By George Amuna
These are interesting times. Pariahs of yore are being canonised as saints. The price is affordable. All that is needed is to feign a hop onto the change train and kowtow at the shrine of anti-corruption fight and pronto one’s sins are forgiven. Or, at least that is the thinking of the onetime Attorney General of the Federation (AGF) and Minister of Justice, Michael Kaase Aaondoakaa.
At a time when one time People Democratic Party (PDP) henchmen and chieftains are clinching juicy appointments in an All Progressives Congress (APC) government, everyone with a sinister past could be forgiven for hallucinating about the prospects of hitching a ride on the gravy train. But even the luxury of such daydream cannot be afforded to the ilk of Aaondoakaa.
The reality provoked by this realisation must have thus prompted the one time perverter of the nation’s law to fraudulently try to win back at an intersection what he carelessly lost at a roundabout. His latest antic is to try besmearing others as evident in the petition he wrote to the Economic and Financial Crimes Commission (EFCC) against the immediate past governor of his home state – Benue, Gabriel Suswam. A fair disclaimer here is to point out that Suswam, unlike known associates of Aaondoakaa when he held sway, has indicated he has nothing against being investigated either by the incumbent Benue state government or the EFCC at the federal level provided the exercises are not driven by desire to witch hunt.
Perhaps, there is something behind Suswam’s confidence. His account of stewardship as the governor of Benue state for eight years has become like the smoke of a bushfire that flushes out rodents and vermin during a communal village hunt. Suswam’s debriefing at the EFCC flushed out Aaondoakaa out of his farm where he had gone on a deserving exile after an ignoble outing that shamed not just the people of Benue state but also brought opprobrium to Nigeria as a nation. The man who actually wrote the petition that allegedly indicted Suswam had to scamper out with a statement trying to save his skin as he is wont to do.
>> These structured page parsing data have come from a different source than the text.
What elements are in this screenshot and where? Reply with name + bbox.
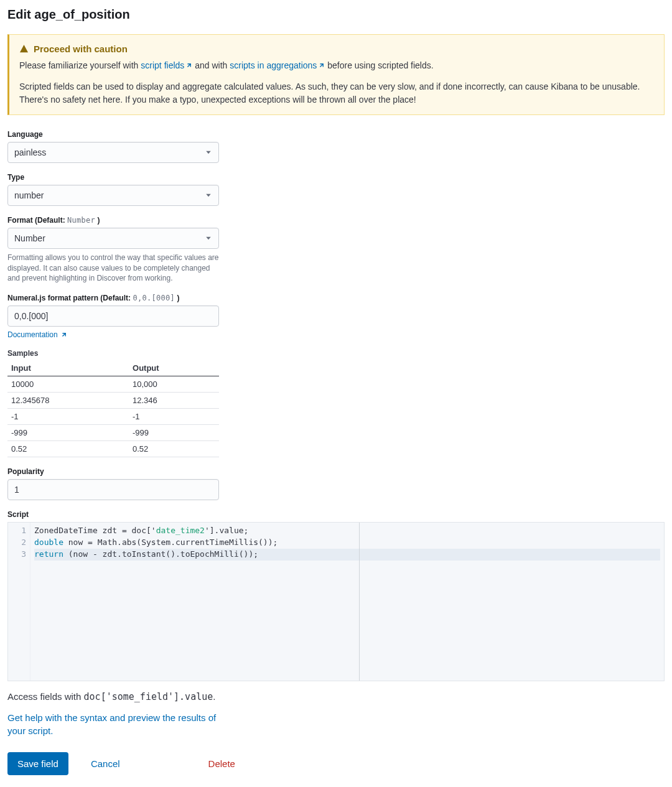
table-row: 1000010,000 [7,376,219,393]
scripts-aggregations-link[interactable]: scripts in aggregations [230,60,325,70]
type-label: Type [7,173,219,182]
external-link-icon [185,62,192,69]
editor-cursor-guide [359,523,360,681]
popularity-input[interactable]: 1 [7,479,219,500]
numeral-label: Numeral.js format pattern (Default: 0,0.… [7,294,219,302]
page-title: Edit age_of_position [7,7,665,22]
format-label: Format (Default: Number ) [7,216,219,225]
callout-heading: Proceed with caution [19,44,654,54]
table-row: -1-1 [7,409,219,425]
language-select[interactable]: painless [7,142,219,163]
language-label: Language [7,130,219,139]
syntax-help-link[interactable]: Get help with the syntax and preview the… [7,711,219,737]
callout-p2: Scripted fields can be used to display a… [19,80,654,106]
access-hint: Access fields with doc['some_field'].val… [7,691,665,702]
warning-icon [19,44,29,54]
save-button[interactable]: Save field [7,752,68,775]
samples-table: Input Output 1000010,000 12.34567812.346… [7,360,219,457]
caution-callout: Proceed with caution Please familiarize … [7,34,665,115]
editor-code[interactable]: ZonedDateTime zdt = doc['date_time2'].va… [30,523,664,681]
script-label: Script [7,510,665,519]
type-value: number [14,190,44,200]
samples-header-output: Output [129,360,219,376]
language-value: painless [14,147,46,157]
type-select[interactable]: number [7,185,219,206]
script-editor[interactable]: 1 2 3 ZonedDateTime zdt = doc['date_time… [7,522,665,681]
external-link-icon [60,332,67,338]
chevron-down-icon [205,235,212,242]
editor-gutter: 1 2 3 [8,523,30,681]
cancel-button[interactable]: Cancel [87,752,124,775]
table-row: -999-999 [7,425,219,441]
external-link-icon [318,62,325,69]
table-row: 12.34567812.346 [7,393,219,409]
chevron-down-icon [205,192,212,199]
numeral-input[interactable]: 0,0.[000] [7,305,219,327]
callout-heading-text: Proceed with caution [34,44,128,54]
popularity-value: 1 [14,485,19,495]
format-help: Formatting allows you to control the way… [7,253,219,284]
popularity-label: Popularity [7,467,219,476]
format-value: Number [14,233,45,243]
callout-p1: Please familiarize yourself with script … [19,59,654,72]
delete-button[interactable]: Delete [205,752,239,775]
chevron-down-icon [205,149,212,156]
script-fields-link[interactable]: script fields [141,60,192,70]
table-row: 0.520.52 [7,441,219,457]
numeral-value: 0,0.[000] [14,311,49,321]
samples-header-input: Input [7,360,129,376]
format-select[interactable]: Number [7,228,219,249]
samples-label: Samples [7,349,219,358]
documentation-link[interactable]: Documentation [7,330,67,339]
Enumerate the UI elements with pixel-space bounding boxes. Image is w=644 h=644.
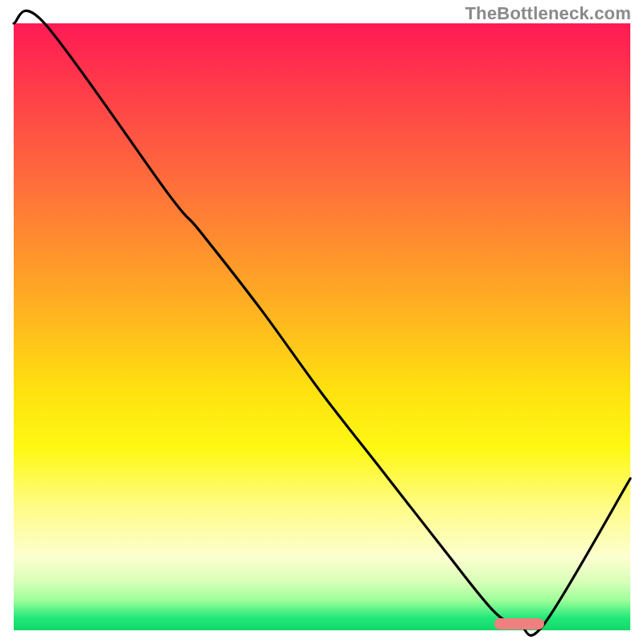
watermark-text: TheBottleneck.com [465,3,631,24]
chart-container: TheBottleneck.com [0,0,644,644]
bottleneck-curve [14,10,630,635]
curve-layer [14,23,630,630]
optimal-marker [494,618,543,630]
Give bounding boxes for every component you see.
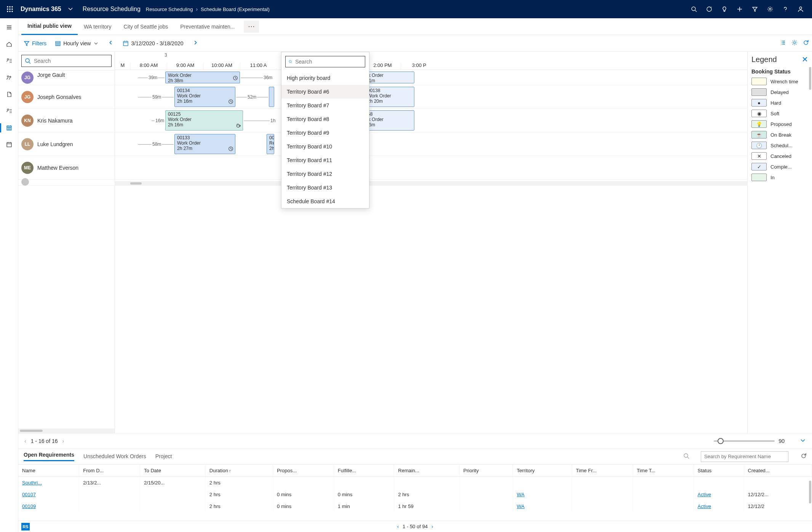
user-icon[interactable] — [793, 0, 808, 18]
calendar-icon[interactable] — [3, 139, 15, 151]
resource-row[interactable]: JGJoseph Gonsalves — [18, 85, 115, 109]
booking[interactable]: 00133Work Order2h 27m — [174, 134, 235, 154]
tab-seattle-jobs[interactable]: City of Seattle jobs — [118, 18, 174, 35]
legend-scrollbar[interactable] — [809, 67, 811, 90]
req-search[interactable] — [701, 451, 788, 462]
req-search-icon[interactable] — [683, 453, 689, 460]
date-range-button[interactable]: 3/12/2020 - 3/18/2020 — [120, 39, 185, 48]
timeline-scrollbar[interactable] — [115, 181, 747, 186]
req-col-header[interactable]: Fulfille... — [334, 465, 394, 477]
chevron-down-icon[interactable] — [67, 6, 74, 13]
search-icon[interactable] — [686, 0, 702, 18]
resource-row[interactable]: LLLuke Lundgren — [18, 132, 115, 156]
resource-search-input[interactable] — [34, 58, 108, 64]
module-name[interactable]: Resource Scheduling — [83, 6, 141, 13]
tabs-overflow-button[interactable] — [244, 21, 259, 33]
pager-prev[interactable]: ‹ — [24, 438, 26, 444]
task-icon[interactable] — [702, 0, 717, 18]
date-prev-button[interactable] — [105, 38, 117, 48]
refresh-icon[interactable] — [803, 40, 809, 47]
document-icon[interactable] — [3, 88, 15, 100]
dropdown-item[interactable]: Territory Board #6 — [281, 85, 369, 99]
date-next-button[interactable] — [190, 38, 201, 48]
req-col-header[interactable]: Time Fr... — [572, 465, 633, 477]
req-link[interactable]: Active — [698, 492, 711, 497]
req-tab-project[interactable]: Project — [155, 453, 172, 460]
req-link[interactable]: Southri... — [22, 480, 42, 486]
req-col-header[interactable]: Duration↑ — [205, 465, 273, 477]
home-icon[interactable] — [3, 38, 15, 50]
filters-button[interactable]: Filters — [21, 39, 49, 48]
resource-row[interactable]: JGJorge Gault — [18, 70, 115, 85]
dropdown-search[interactable] — [285, 56, 365, 67]
req-col-header[interactable]: Name — [18, 465, 79, 477]
people-list-icon[interactable] — [3, 55, 15, 67]
req-refresh-icon[interactable] — [801, 453, 807, 460]
app-launcher-icon[interactable] — [4, 3, 16, 15]
resource-row[interactable]: MEMatthew Everson — [18, 156, 115, 180]
req-scrollbar[interactable] — [809, 481, 811, 503]
booking[interactable]: Work Order2h 38m — [165, 72, 240, 83]
req-row[interactable]: Southri...2/13/2...2/15/20...2 hrs — [18, 477, 812, 489]
dropdown-item[interactable]: Territory Board #13 — [281, 181, 369, 194]
req-link[interactable]: WA — [517, 503, 524, 509]
req-link[interactable]: 00107 — [22, 492, 36, 497]
req-col-header[interactable]: Propos... — [273, 465, 334, 477]
zoom-slider[interactable]: 90 — [714, 437, 806, 444]
dropdown-item[interactable]: Schedule Board #14 — [281, 194, 369, 208]
req-prev[interactable]: ‹ — [397, 524, 399, 529]
req-link[interactable]: Active — [698, 503, 711, 509]
req-col-header[interactable]: Remain... — [394, 465, 459, 477]
dropdown-item[interactable]: Territory Board #10 — [281, 140, 369, 153]
pager-next[interactable]: › — [62, 438, 64, 444]
booking[interactable]: 00Re2h — [267, 134, 274, 154]
req-link[interactable]: 00109 — [22, 503, 36, 509]
dropdown-item[interactable]: High priority board — [281, 71, 369, 85]
dropdown-item[interactable]: Territory Board #8 — [281, 112, 369, 126]
resource-search[interactable] — [21, 55, 112, 67]
calendar-week-icon[interactable] — [3, 122, 15, 134]
gear-icon[interactable] — [762, 0, 778, 18]
list-view-icon[interactable] — [780, 40, 786, 47]
req-col-header[interactable]: From D... — [79, 465, 140, 477]
req-col-header[interactable]: To Date — [140, 465, 206, 477]
legend-close-icon[interactable]: ✕ — [802, 55, 808, 64]
breadcrumb-2[interactable]: Schedule Board (Experimental) — [201, 6, 270, 12]
req-tab-unscheduled[interactable]: Unscheduled Work Orders — [83, 453, 146, 460]
rs-badge[interactable]: RS — [21, 523, 30, 530]
resources-scrollbar[interactable] — [18, 428, 115, 433]
breadcrumb-1[interactable]: Resource Scheduling — [146, 6, 193, 12]
req-next[interactable]: › — [432, 524, 433, 529]
req-col-header[interactable]: Status — [694, 465, 744, 477]
dropdown-item[interactable]: Territory Board #11 — [281, 153, 369, 167]
req-tab-open[interactable]: Open Requirements — [24, 452, 74, 461]
booking[interactable]: 00138Work Order2h 20m — [365, 87, 414, 107]
view-mode-button[interactable]: Hourly view — [53, 39, 101, 48]
booking[interactable]: 00125Work Order2h 16m — [165, 110, 243, 131]
tab-initial-view[interactable]: Initial public view — [21, 18, 78, 35]
app-brand[interactable]: Dynamics 365 — [21, 6, 61, 13]
plus-icon[interactable] — [732, 0, 747, 18]
req-col-header[interactable]: Time T... — [633, 465, 694, 477]
req-link[interactable]: WA — [517, 492, 524, 497]
req-row[interactable]: 001092 hrs0 mins1 min1 hr 59WAActive12/1… — [18, 500, 812, 512]
dropdown-item[interactable]: Territory Board #7 — [281, 99, 369, 112]
tab-wa-territory[interactable]: WA territory — [78, 18, 118, 35]
people-list-2-icon[interactable] — [3, 105, 15, 117]
req-col-header[interactable]: Territory — [513, 465, 572, 477]
lightbulb-icon[interactable] — [717, 0, 732, 18]
resource-row[interactable]: KNKris Nakamura — [18, 109, 115, 132]
tab-preventative[interactable]: Preventative mainten... — [174, 18, 241, 35]
req-row[interactable]: 001072 hrs0 mins0 mins2 hrsWAActive12/12… — [18, 489, 812, 500]
booking[interactable]: 00134Work Order2h 16m — [174, 87, 235, 107]
req-col-header[interactable]: Created... — [744, 465, 812, 477]
dropdown-item[interactable]: Territory Board #9 — [281, 126, 369, 140]
dropdown-item[interactable]: Territory Board #12 — [281, 167, 369, 181]
settings-gear-icon[interactable] — [791, 40, 798, 47]
hamburger-icon[interactable] — [3, 21, 15, 33]
booking[interactable] — [269, 87, 274, 107]
help-icon[interactable] — [778, 0, 793, 18]
filter-icon[interactable] — [747, 0, 762, 18]
req-col-header[interactable]: Priority — [459, 465, 513, 477]
req-search-input[interactable] — [704, 454, 785, 459]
A statement he put out when he realised that his game was up read, “As a lawyer, I do not believe that former Governor Gabriel Suswam would want to drag my name into this matter with the intent to destroy me for reasons best known to him.”
This statement immediately call to mind that the nation reaction to those inglorious acts only broke the snake’s back without severing its head: the Legal Practitioners Privileges Committee that withdrew Mike Aaondoakaa’s Senior Advocate of Nigeria (SAN) title should have gone the extra length to stop him from parading as a lawyer. We would have then been saved this whimpering and claim of being a lawyer.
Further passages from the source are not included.